== Study material ==
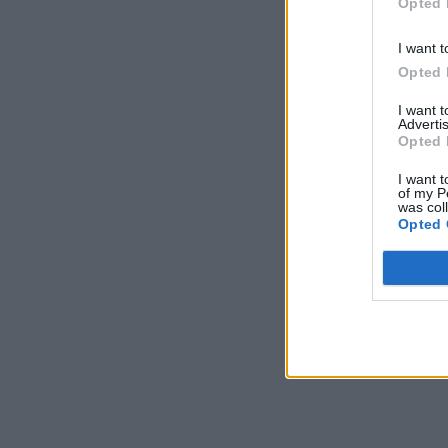
Opted 
I want t
Opted 
I want 
Advertis
Opted 
I want t
of my P
was col
Opted 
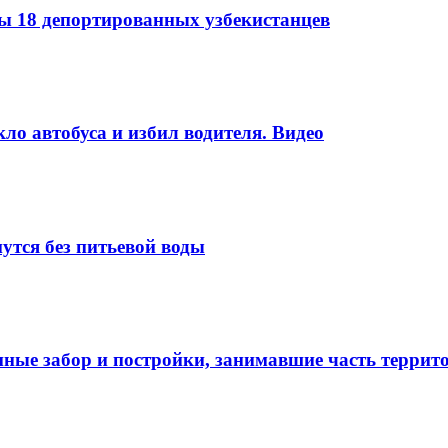
 18 депортированных узбекистанцев
ло автобуса и избил водителя. Видео
утся без питьевой воды
нные забор и постройки, занимавшие часть терри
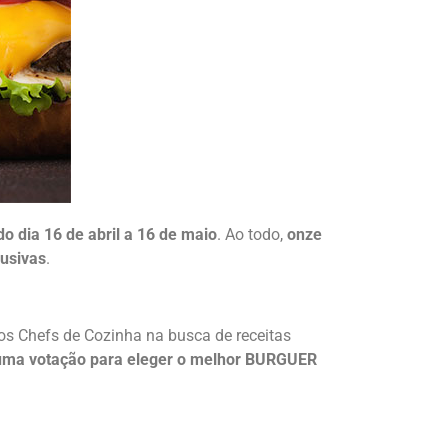
do dia 16 de abril a 16 de maio
. Ao todo,
onze
lusivas
.
e os Chefs de Cozinha na busca de receitas
uma votação para eleger o melhor BURGUER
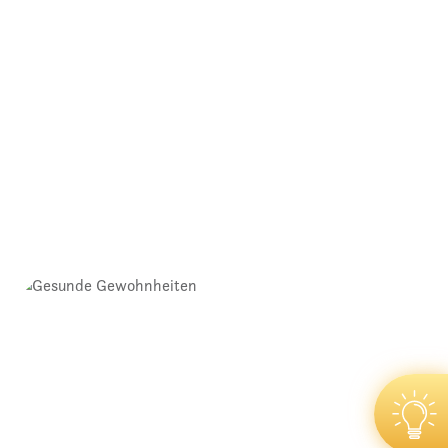
Hautpflege im Winter
07.02.2025
Nicht durch Zufall ist Hautpflege im Winter ein
ganz [...]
===
Wherever the word "Winter" appears in the records above, copy that line.

Hautpflege im Winter
Nicht durch Zufall ist Hautpflege im Winter ein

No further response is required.